» **Exercise requirements**
Among the entries below, count the lines where the string "Jewelry" occurs, and give only the number.

» **Supplied information**
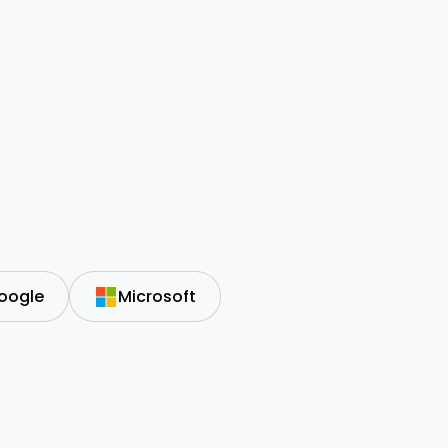
oogle
Microsoft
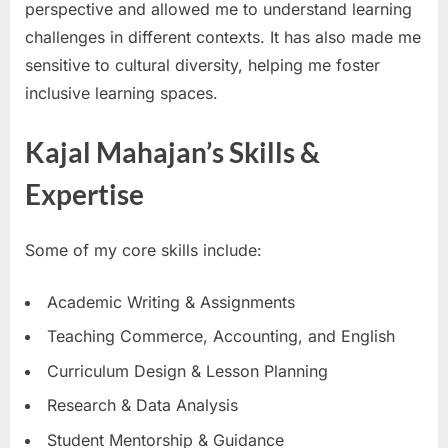
perspective and allowed me to understand learning
challenges in different contexts. It has also made me
sensitive to cultural diversity, helping me foster
inclusive learning spaces.
Kajal Mahajan’s Skills &
Expertise
Some of my core skills include:
Academic Writing & Assignments
Teaching Commerce, Accounting, and English
Curriculum Design & Lesson Planning
Research & Data Analysis
Student Mentorship & Guidance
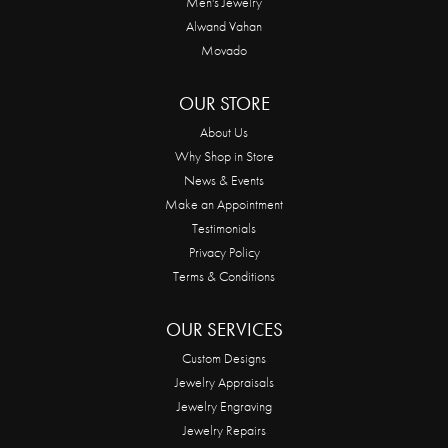
Men's Jewelry
Alwand Vahan
Movado
OUR STORE
About Us
Why Shop in Store
News & Events
Make an Appointment
Testimonials
Privacy Policy
Terms & Conditions
OUR SERVICES
Custom Designs
Jewelry Appraisals
Jewelry Engraving
Jewelry Repairs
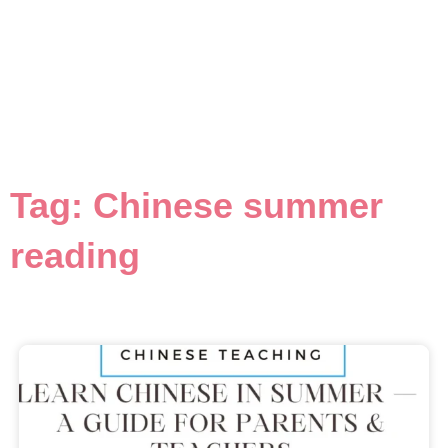
Tag: Chinese summer
reading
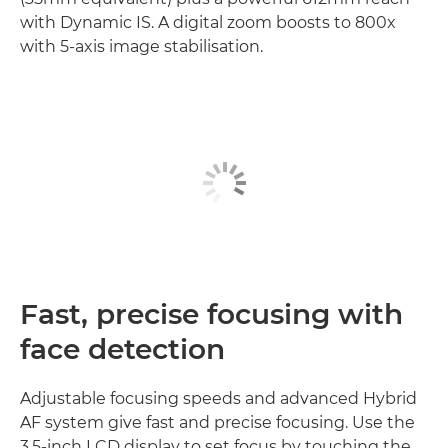
with Dynamic IS. A digital zoom boosts to 800x
with 5-axis image stabilisation.
Fast, precise focusing with
face detection
Adjustable focusing speeds and advanced Hybrid
AF system give fast and precise focusing. Use the
3.5-inch LCD display to set focus by touching the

» **Answer space**
4